Если мы рассмотрим в этом свете буддистские предания, то встречи Сиддхархи со старцем, с больным, а затем и зрелище похоронной процессии вполне могут быть истолкованы как его внутренние переживания, спроецированные вовне. Именно в этих пограничных ситуациях (К. Ясперс) к Гаутаме и приходит чувство неподлинности его существования. Его жизнь предопределена происхождением, волей родителей. Она навязана ему, но не свободно выбрана им. А самое главное — перед лицом смерти окажется, что его существование в качестве правителя, к которому его готовят, не будет ничем отличаться от существования сотен и тысяч других правителей. В этой жизни он легко может быть заменен любым другим аристократом, который вполне справится с функциями управления — и никто даже не заметит такой замены.

Возможность умереть, так и не оставив собственного следа в мире — вот что потрясает Гаутаму и заставляет его покинуть свои дворцы, отправившись в странствия.

К.Ясперс обращает внимание на то, что Гаутама еще вовсе не обретает индивидуальности, оставив «благополучный» образ жизни, который наверняка казался окружающим примером счастья и процветания. Индийцы прекрасно знали о том, что людям с более тонкой душевной организацией свойственен кризис середины жизни. Поэтому школы йогов, удаленные от людных мест, как раз и пытались вернуть людям, переживающим этот кризис, утраченное душевное равновесие. По версии К.Ясперса, разрыв с йогами, среди которых Будда провел семь лет, объяснялся вовсе не столь примитивно, как в легенде о голодном обмороке. Разрыв с йогами объяснялся тем же, что и уход из семьи: если вдуматься, и здесь многим людям предлагались стандартные правила медитации, стандартные места и стандартные позы, так что ни о какой уникальности, индивидуальности, неповторимости, поиски которой становятся столь актуальными перед лицом мысли о смерти, здесь не могло быть и речи.
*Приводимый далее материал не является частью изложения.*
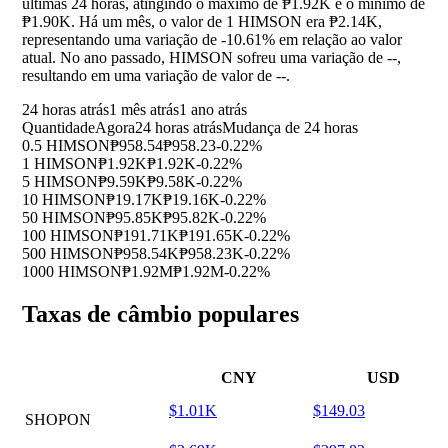
últimas 24 horas, atingindo o máximo de ₱1.92K e o mínimo de
₱1.90K. Há um mês, o valor de 1 HIMSON era ₱2.14K,
representando uma variação de
-10.61%
em relação ao valor
atual. No ano passado, HIMSON sofreu uma variação de
--
,
resultando em uma variação de valor de
--
.
24 horas atrás
1 mês atrás
1 ano atrás
Quantidade
Agora
24 horas atrás
Mudança de 24 horas
0.5 HIMSON
₱958.54
₱958.23
-0.22%
1 HIMSON
₱1.92K
₱1.92K
-0.22%
5 HIMSON
₱9.59K
₱9.58K
-0.22%
10 HIMSON
₱19.17K
₱19.16K
-0.22%
50 HIMSON
₱95.85K
₱95.82K
-0.22%
100 HIMSON
₱191.71K
₱191.65K
-0.22%
500 HIMSON
₱958.54K
₱958.23K
-0.22%
1000 HIMSON
₱1.92M
₱1.92M
-0.22%
Taxas de câmbio populares
CNY
USD
$1.01K
$149.03
SHOPON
«Наставляемый йогом, он несколько лет провел в лесах, занимаясь аскетическими упражнениями, умерщвлением плоти. “Когда я видел пастуха или кого-нибудь, кто приходил за дровами, я, скрываясь, пускался от леса к лесу, от долины к долине, с вершины на вершину. А для чего? Для того, чтобы они не видели меня и чтобы я не видел их”. В одиночестве происходила медитация: “Поистине, это чудесный уголок земли; прекрасны лес; течет чистая река, с прекрасными местами для омовения; вокруг лежат деревни. Здесь хорошо быть благородному, который стремится к спасению”. Гаутама сидит, ожидая мига, познания, “прижав язык к нёбу”, прилежно “удерживая в голове, вымучивая и выжимая из себя” мысли.»[21]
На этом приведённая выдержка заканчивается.